### Working data
# # #

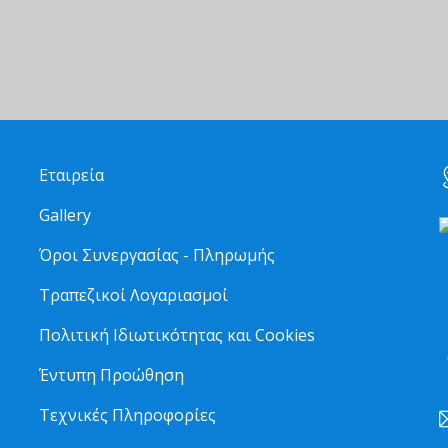
Εταιρεία
Gallery
Όροι Συνεργασίας - Πληρωμής
Τραπεζικοί Λογαριασμοί
2
Πολιτική Ιδιωτικότητας και Cookies
6
Έντυπη Προώθηση
Τεχνικές Πληροφορίες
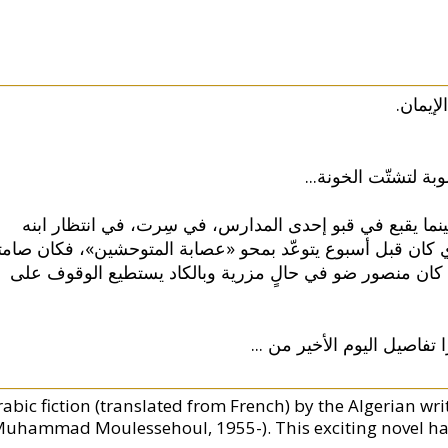
«لإيمان
سوبة لتشتّت الخونة
ينما يقبع في قبو إحدى المدارس، في سِرت، في انتظار ابنه
لذي كان قبل أسبوع يتوعّد بمحو «عصابة المتوحشين»، فكان صامتا
 كان منصور ضو في حالٍ مزرية وبالكاد يستطيع الوقوف على
...
 تفاصيل اليوم الأخير من
rabic fiction (translated from French) by the Algerian w
Muhammad Moulessehoul, 1955-). This exciting novel has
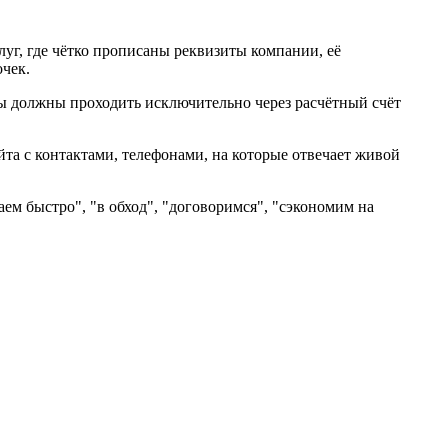
уг, где чётко прописаны реквизиты компании, её
очек.
ты должны проходить исключительно через расчётный счёт
сайта с контактами, телефонами, на которые отвечает живой
ем быстро", "в обход", "договоримся", "сэкономим на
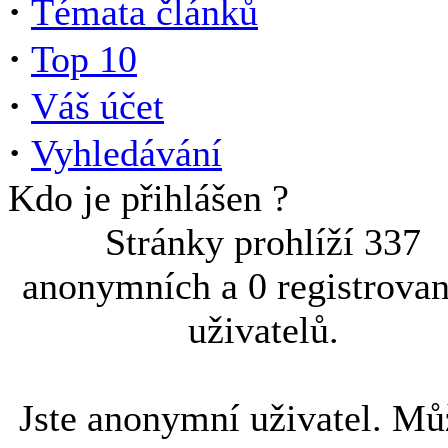
·
Témata článků
·
Top 10
·
Váš účet
·
Vyhledávání
Kdo je přihlášen ?
Stránky prohlíží 337
anonymních a 0 registrova
uživatelů.
Jste anonymní uživatel. Mů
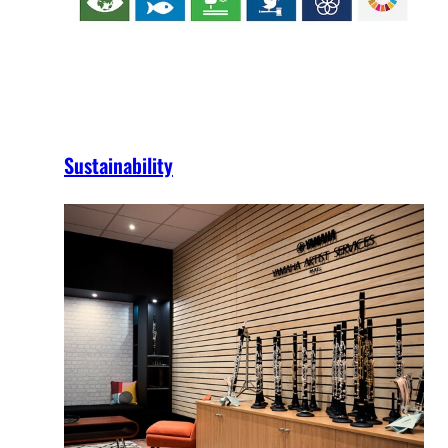
Sustainability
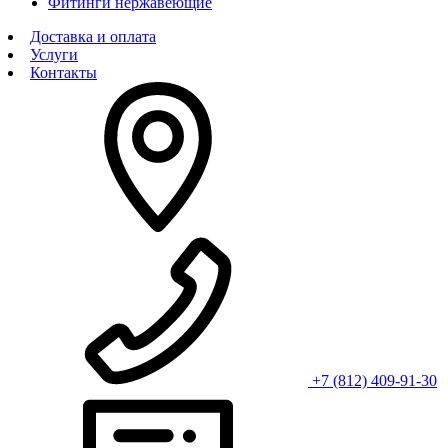
Фитинги нержавеющие
Доставка и оплата
Услуги
Контакты
+7 (812) 409-91-30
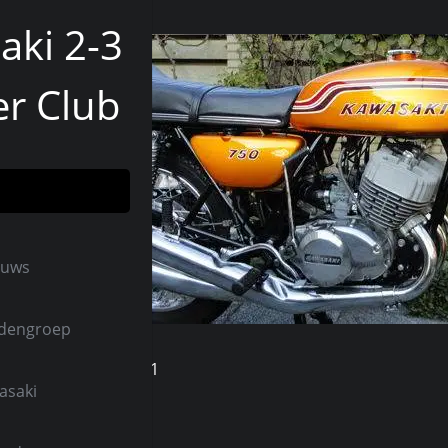
aki 2-3
er Club
euws
ndengroep
ws
Kopy TW2014-1
asaki
W2014-1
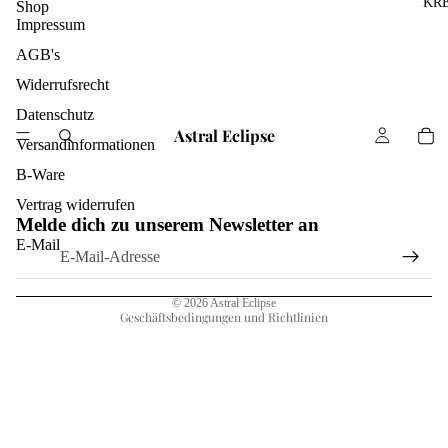
KR
Shop
Impressum
AGB's
Widerrufsrecht
Datenschutz
Astral Eclipse
Versandinformationen
B-Ware
Widerrufsrecht
Vertrag widerrufen
Melde dich zu unserem Newsletter an
Datenschutzerklärung
E-Mail
AGB
Impressum
© 2026
Astral Eclipse
Geschäftsbedingungen und Richtlinien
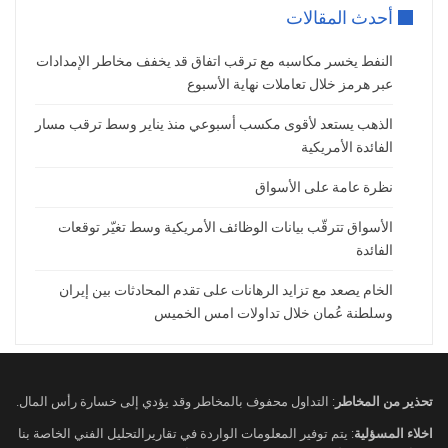
أحدث المقالات
وضع الأسواق يدّل على أزمة أمريكية محتملة بحسب
اعتقاد الأسواق المالية، واليوم سنكون مع محضر
النفط يخسر مكاسبه مع ترقب اتفاق قد يخفف مخاطر الإمدادات
عبر هرمز خلال تعاملات نهاية الأسبوع
اجتماع الفيدرالي.
لكن إلى جانب محضر اجتماع الفيدرالي، قد يهتم
الذهب يستعد لأقوى مكسب أسبوعي منذ يناير وسط ترقب مسار
المتداولون أيضاً في تصريحات أعضاء الفيدرالي التي
الفائدة الأمريكية
ستصدر اليوم.
نظرة عامة على الأسواق
وسيقدّم أعضاء الفيدرالي “موسالم” و”بار” إلى جانب
الأسواق تترقّب بيانات الوظائف الأمريكية وسط تغيّر توقعات
“جولسبي” و”لوجان” تصريحات منفصلة هذا اليوم.
الفائدة
وتعتبر الأسواق المالية أي معلومة قد تصدر من أعضاء
الفيدرالي مهمّة إذا شملت حقائق اقتصادية أو توقعات
الخام يصعد مع تزايد الرهانات على تقدم المحادثات بين إيران
للفائدة.
وسلطنة عُمان خلال تداولات امس الخميس
لذلك، إن قدّم أحد الأعضاء أي معلومات جديدة حيال
الاقتصاد الأمريكي، أو توقعات مسار أسعار الفائدة،
فقد تؤثّر التصريحات بالأسواق.
تحذير من المخاطر
: التداول محفوف بالمخاطر وقد يؤدي إلى خسارة رأس المال.
اخلاء المسؤلية
: يتم توفير المعلومات الواردة في تقاريرالتحليل الفني الخاصة بنا
لنبقى في رقابة أي مستجدات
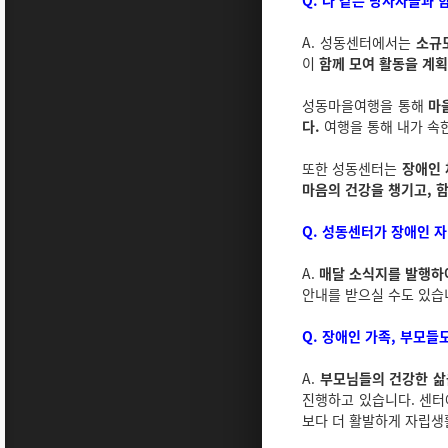
Q. 나 같은 당사자들과 
A. 성동센터에서는
소규
이
함께 모여 활동을 계
성동마을여행을 통해
마
다.
여행을 통해 내가 속한
또한 성동센터는
장애인 
마음의 건강을 챙기고, 
Q. 성동센터가 장애인 
A.
매달 소식지를 발행하
안내를 받으실 수도 있습
Q. 장애인 가족, 부모들
A.
부모님들의 건강한 삶
진행하고 있습니다. 센터
보다 더 활발하게 자립생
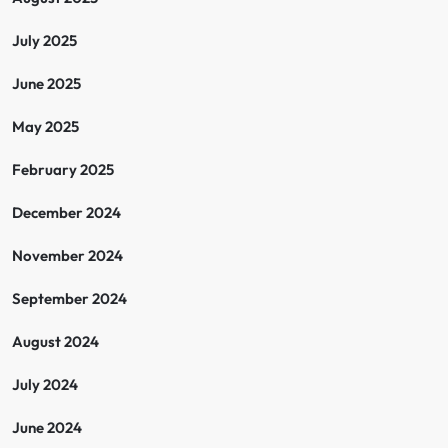
July 2025
June 2025
May 2025
February 2025
December 2024
November 2024
September 2024
August 2024
July 2024
June 2024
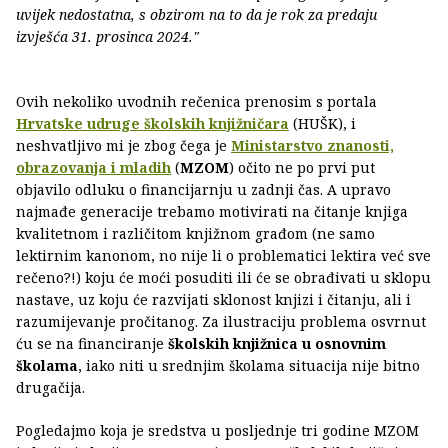
uvijek nedostatna, s obzirom na to da je rok za predaju
izvješća 31. prosinca 2024."
Ovih nekoliko uvodnih rečenica prenosim s portala
Hrvatske udruge školskih knjižničara
(HUŠK), i
neshvatljivo mi je zbog čega je
Ministarstvo znanosti,
obrazovanja i mladih
(
MZOM
) očito ne po prvi put
objavilo odluku o financijarnju u zadnji čas. A upravo
najmađe generacije trebamo motivirati na čitanje knjiga
kvalitetnom i različitom knjižnom građom (ne samo
lektirnim kanonom, no nije li o problematici lektira već sve
rečeno?!) koju će moći posuditi ili će se obrađivati u sklopu
nastave, uz koju će razvijati sklonost knjizi i čitanju, ali i
razumijevanje pročitanog. Za ilustraciju problema osvrnut
ću se na financiranje
školskih knjižnica u osnovnim
školama
, iako niti u srednjim školama situacija nije bitno
drugačija.
Pogledajmo koja je sredstva u posljednje tri godine MZOM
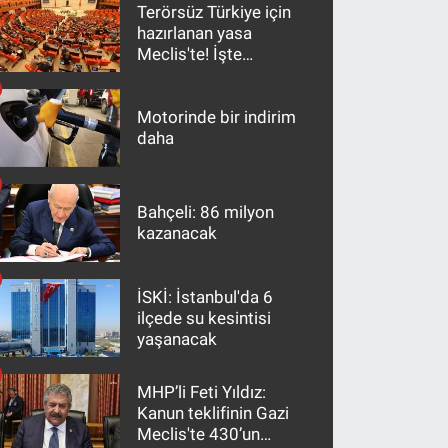
Terörsüz Türkiye için
hazırlanan yasa
Meclis'te! İşte
maddeler
Motorinde bir indirim
daha
Bahçeli: 86 milyon
kazanacak
İSKİ: İstanbul'da 6
ilçede su kesintisi
yaşanacak
MHP’li Feti Yıldız:
Kanun teklifinin Gazi
Meclis'te 430’un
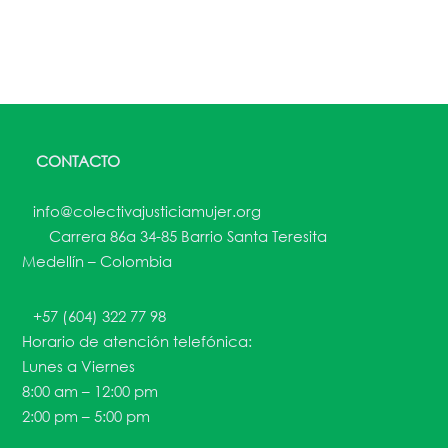
CONTACTO
info@colectivajusticiamujer.org
Carrera 86a 34-85 Barrio Santa Teresita
Medellín – Colombia
+57 (604) 322 77 98
Horario de atención telefónica:
Lunes a Viernes
8:00 am – 12:00 pm
2:00 pm – 5:00 pm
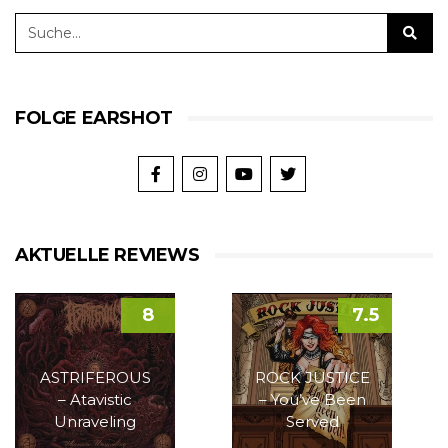
FOLGE EARSHOT
AKTUELLE REVIEWS
8
7.5
ASTRIFEROUS
ROCK JUSTICE
– Atavistic
– You’ve Been
Unraveling
Served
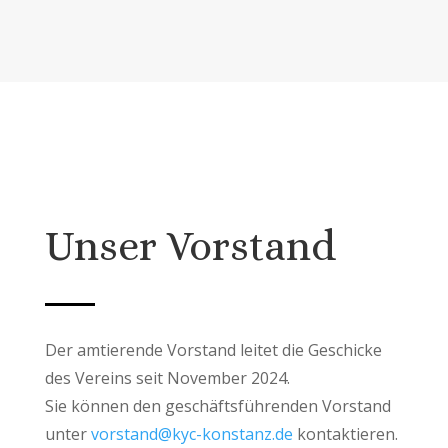
Unser Vorstand
Der amtierende Vorstand leitet die Geschicke
des Vereins seit November 2024.
Sie können den geschäftsführenden Vorstand
unter
vorstand@kyc-konstanz.de
kontaktieren.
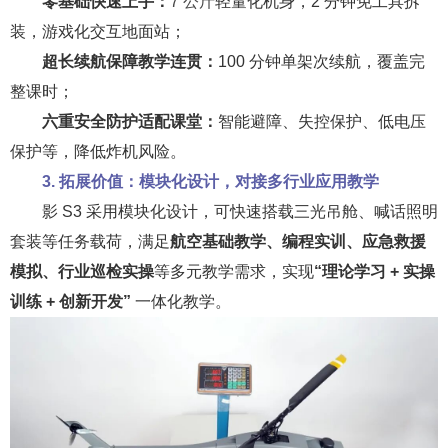
零基础快速上手：
7 公斤
轻量化机身，2 分钟免工具拆
装，游戏化交互地面站；
超长续航保障教学连贯：
100 分钟单架次续航，覆盖完
整课时；
六重安全防护适配课堂：
智能避障、失控保护、低电压
保护等，降低炸机风险。
3. 拓展价值：模块化设计，对接多行业应用教学
影 S3 采用模块化设计，可快速搭载三光吊舱、喊话照明
套装等任务载荷，满足
航空基础教学、编程实训、应急救援
模拟、行业巡检实操
等多元教学需求，实现
“理论学习 + 实操
训练 + 创新开发”
一体化教学。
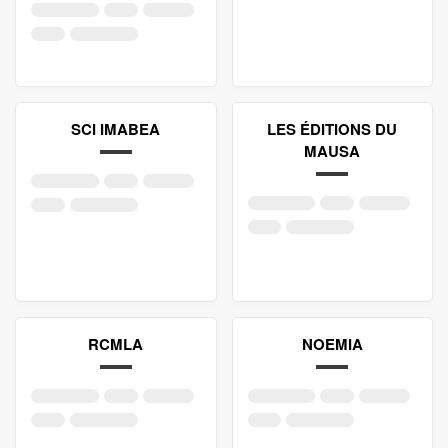
SCI IMABEA
LES ÉDITIONS DU
MAUSA
RCMLA
NOEMIA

# # #

### What the task requires
Could you retype every record exactly, leaving the pictures out?

### Exercise solution
Εταιρεία
Gallery
Όροι Συνεργασίας - Πληρωμής
Τραπεζικοί Λογαριασμοί
2
Πολιτική Ιδιωτικότητας και Cookies
6
Έντυπη Προώθηση
Τεχνικές Πληροφορίες
«لإيمان
سوبة لتشتّت الخونة
ينما يقبع في قبو إحدى المدارس، في سِرت، في انتظار ابنه
لذي كان قبل أسبوع يتوعّد بمحو «عصابة المتوحشين»، فكان صامتا
 كان منصور ضو في حالٍ مزرية وبالكاد يستطيع الوقوف على
...
 تفاصيل اليوم الأخير من
rabic fiction (translated from French) by the Algerian w
Muhammad Moulessehoul, 1955-). This exciting novel has
уг, где чётко прописаны реквизиты компании, её
очек.
ты должны проходить исключительно через расчётный счёт
сайта с контактами, телефонами, на которые отвечает живой
ем быстро", "в обход", "договоримся", "сэкономим на
·
Témata článků
·
Top 10
·
Váš účet
·
Vyhledávání
Kdo je přihlášen ?
Stránky prohlíží 337
anonymních a 0 registrova
uživatelů.
Jste anonymní uživatel. Mů
Sustainability
Фитинги нержавеющие
Доставка и оплата
Услуги
Контакты
+7 (812) 409-91-30
aki 2-3
er Club
euws
ndengroep
ws
Kopy TW2014-1
asaki
W2014-1
KR
Shop
Impressum
AGB's
Widerrufsrecht
Datenschutz
Astral Eclipse
Versandinformationen
B-Ware
Widerrufsrecht
Vertrag widerrufen
Melde dich zu unserem Newsletter an
Datenschutzerklärung
E-Mail
AGB
Impressum
© 2026
Astral Eclipse
Geschäftsbedingungen und Richtlinien
أحدث المقالات
وضع الأسواق يدّل على أزمة أمريكية محتملة بحسب
اعتقاد الأسواق المالية، واليوم سنكون مع محضر
النفط يخسر مكاسبه مع ترقب اتفاق قد يخفف مخاطر الإمدادات
عبر هرمز خلال تعاملات نهاية الأسبوع
اجتماع الفيدرالي.
لكن إلى جانب محضر اجتماع الفيدرالي، قد يهتم
الذهب يستعد لأقوى مكسب أسبوعي منذ يناير وسط ترقب مسار
المتداولون أيضاً في تصريحات أعضاء الفيدرالي التي
الفائدة الأمريكية
ستصدر اليوم.
نظرة عامة على الأسواق
وسيقدّم أعضاء الفيدرالي “موسالم” و”بار” إلى جانب
الأسواق تترقّب بيانات الوظائف الأمريكية وسط تغيّر توقعات
“جولسبي” و”لوجان” تصريحات منفصلة هذا اليوم.
الفائدة
وتعتبر الأسواق المالية أي معلومة قد تصدر من أعضاء
الفيدرالي مهمّة إذا شملت حقائق اقتصادية أو توقعات
الخام يصعد مع تزايد الرهانات على تقدم المحادثات بين إيران
للفائدة.
وسلطنة عُمان خلال تداولات امس الخميس
لذلك، إن قدّم أحد الأعضاء أي معلومات جديدة حيال
الاقتصاد الأمريكي، أو توقعات مسار أسعار الفائدة،
فقد تؤثّر التصريحات بالأسواق.
تحذير من المخاطر
: التداول محفوف بالمخاطر وقد يؤدي إلى خسارة رأس المال.
اخلاء المسؤلية
: يتم توفير المعلومات الواردة في تقاريرالتحليل الفني الخاصة بنا
لنبقى في رقابة أي مستجدات
Q. 나 같은 당사자들과 
A. 성동센터에서는
소규
이
함께 모여 활동을 계
성동마을여행을 통해
마
다.
여행을 통해 내가 속한
또한 성동센터는
장애인 
마음의 건강을 챙기고, 
Q. 성동센터가 장애인 
A.
매달 소식지를 발행하
안내를 받으실 수도 있습
Q. 장애인 가족, 부모들
A.
부모님들의 건강한 삶
진행하고 있습니다. 센터
보다 더 활발하게 자립생
July 2025
June 2025
May 2025
February 2025
December 2024
November 2024
September 2024
August 2024
July 2024
June 2024
uvijek nedostatna, s obzirom na to da je rok za predaju
izvješća 31. prosinca 2024."
Ovih nekoliko uvodnih rečenica prenosim s portala
Hrvatske udruge školskih knjižničara
(HUŠK), i
neshvatljivo mi je zbog čega je
Ministarstvo znanosti,
obrazovanja i mladih
(
MZOM
) očito ne po prvi put
objavilo odluku o financijarnju u zadnji čas. A upravo
najmađe generacije trebamo motivirati na čitanje knjiga
kvalitetnom i različitom knjižnom građom (ne samo
lektirnim kanonom, no nije li o problematici lektira već sve
rečeno?!) koju će moći posuditi ili će se obrađivati u sklopu
nastave, uz koju će razvijati sklonost knjizi i čitanju, ali i
razumijevanje pročitanog. Za ilustraciju problema osvrnut
ću se na financiranje
školskih knjižnica u osnovnim
školama
, iako niti u srednjim školama situacija nije bitno
drugačija.
Pogledajmo koja je sredstva u posljednje tri godine MZOM
Terörsüz Türkiye için
hazırlanan yasa
Meclis'te! İşte
maddeler
Motorinde bir indirim
daha
Bahçeli: 86 milyon
kazanacak
İSKİ: İstanbul'da 6
ilçede su kesintisi
yaşanacak
MHP’li Feti Yıldız:
Kanun teklifinin Gazi
Meclis'te 430’un
CONTACTO
info@colectivajusticiamujer.org
Carrera 86a 34-85 Barrio Santa Teresita
Medellín – Colombia
+57 (604) 322 77 98
Horario de atención telefónica:
Lunes a Viernes
8:00 am – 12:00 pm
2:00 pm – 5:00 pm
FOLGE EARSHOT
AKTUELLE REVIEWS
8
7.5
ASTRIFEROUS
ROCK JUSTICE
– Atavistic
– You’ve Been
Unraveling
Served
Unser Vorstand
Der amtierende Vorstand leitet die Geschicke
des Vereins seit November 2024.
Sie können den geschäftsführenden Vorstand
unter
vorstand@kyc-konstanz.de
kontaktieren.
零基础快速上手：
7 公斤
轻量化机身，2 分钟免工具拆
装，游戏化交互地面站；
超长续航保障教学连贯：
100 分钟单架次续航，覆盖完
整课时；
六重安全防护适配课堂：
智能避障、失控保护、低电压
保护等，降低炸机风险。
3. 拓展价值：模块化设计，对接多行业应用教学
影 S3 采用模块化设计，可快速搭载三光吊舱、喊话照明
套装等任务载荷，满足
航空基础教学、编程实训、应急救援
模拟、行业巡检实操
等多元教学需求，实现
“理论学习 + 实操
训练 + 创新开发”
一体化教学。
SCI IMABEA
LES ÉDITIONS DU
MAUSA
RCMLA
NOEMIA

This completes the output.